Exercise: From the entries that follow, extract each line holding the string "FIESTAS".

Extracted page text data
********

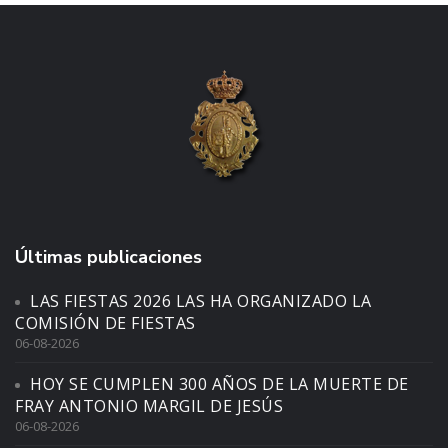
Últimas publicaciones
LAS FIESTAS 2026 LAS HA ORGANIZADO LA
COMISIÓN DE FIESTAS
06-08-2026
HOY SE CUMPLEN 300 AÑOS DE LA MUERTE DE
FRAY ANTONIO MARGIL DE JESÚS
06-08-2026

********

Output of the exercise:
LAS FIESTAS 2026 LAS HA ORGANIZADO LA
COMISIÓN DE FIESTAS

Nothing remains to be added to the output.